Anne and Gilbert spent many an autumn evening at the lighthouse. It was always a cheery place. Even when the east wind sang in minor and the sea was dead and gray, hints of sunshine seemed to be lurking all about it. Perhaps this was because the First Mate always paraded it in panoply of gold. He was so large and effulgent that one hardly missed the sun, and his resounding purrs formed a pleasant accompaniment to the laughter and conversation which went on around Captain Jim’s fireplace. Captain Jim and Gilbert had many long discussions and high converse on matters beyond the ken of cat or king.

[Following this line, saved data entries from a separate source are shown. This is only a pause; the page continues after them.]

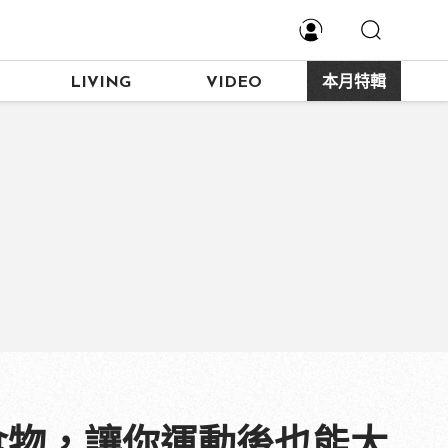
LIVING
VIDEO
本月特輯
食物，讓你運動後也能大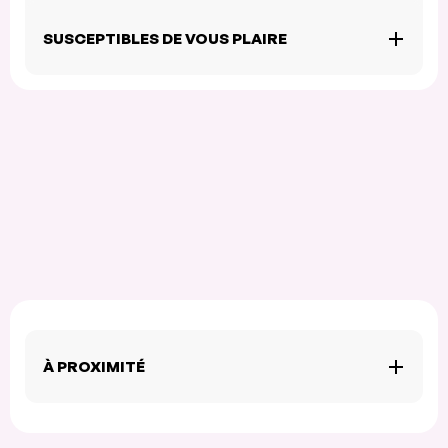
SUSCEPTIBLES DE VOUS PLAIRE
À PROXIMITÉ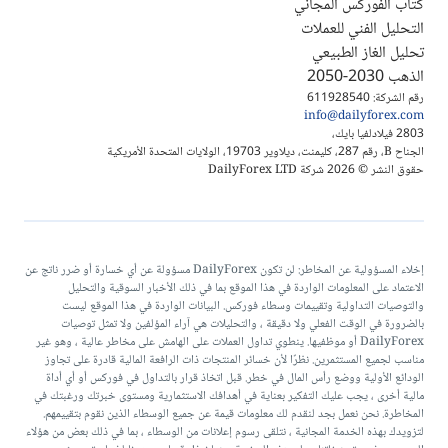
كتاب الفوركس المجاني
التحليل الفني للعملات
تحليل الغاز الطبيعي
الذهب 2030-2050
رقم الشركة: 611928540
info@dailyforex.com
2803 فيلادلفيا بايك،
الجناح B، رقم 287، كليمنت، ديلاوير 19703، الولايات المتحدة الأمريكية
حقوق النشر © 2026 شركة DailyForex LTD
إخلاء المسؤولية عن المخاطر: لن تكون DailyForex مسؤولة عن أي خسارة أو ضرر ناتج عن
الاعتماد على المعلومات الواردة في هذا الموقع بما في ذلك الأخبار السوقية والتحليل
والتوصيات التداولية وتقييمات وسطاء فوركس. البيانات الواردة في هذا الموقع ليست
بالضرورة في الوقت الفعلي ولا دقيقة ، والتحليلات هي آراء المؤلفين ولا تمثل توصيات
DailyForex أو موظفيها. ينطوي تداول العملات على الهامش على مخاطر عالية ، وهو غير
مناسب لجميع المستثمرين. نظرًا لأن خسائر المنتجات ذات الرافعة المالية قادرة على تجاوز
الودائع الأولية ووضع رأس المال في خطر. قبل اتخاذ قرار بالتداول في فوركس أو أي أداة
مالية أخرى ، يجب عليك التفكير بعناية في أهدافك الاستثمارية ومستوى خبرتك ورغبتك في
المخاطرة. نحن نعمل بجد لنقدم لك معلومات قيمة عن جميع الوسطاء الذين نقوم بتقييمهم.
لتزويدك بهذه الخدمة المجانية ، نتلقى رسوم إعلانات من الوسطاء ، بما في ذلك بعض من هؤلاء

“I like to ponder on all kinds of problems, though I can’t solve ‘em,” said Captain Jim. “My father held that we should never talk of things we couldn’t understand, but if we didn’t, doctor, the subjects for conversation would be mighty few. I reckon the gods laugh many a time to hear us, but what matters so long as we remember that we’re only men and don’t take to fancying that we’re gods ourselves, really, knowing good and evil. I reckon our pow-wows won’t do us or anyone much harm, so let’s have another whack at the whence, why and whither this evening, doctor.”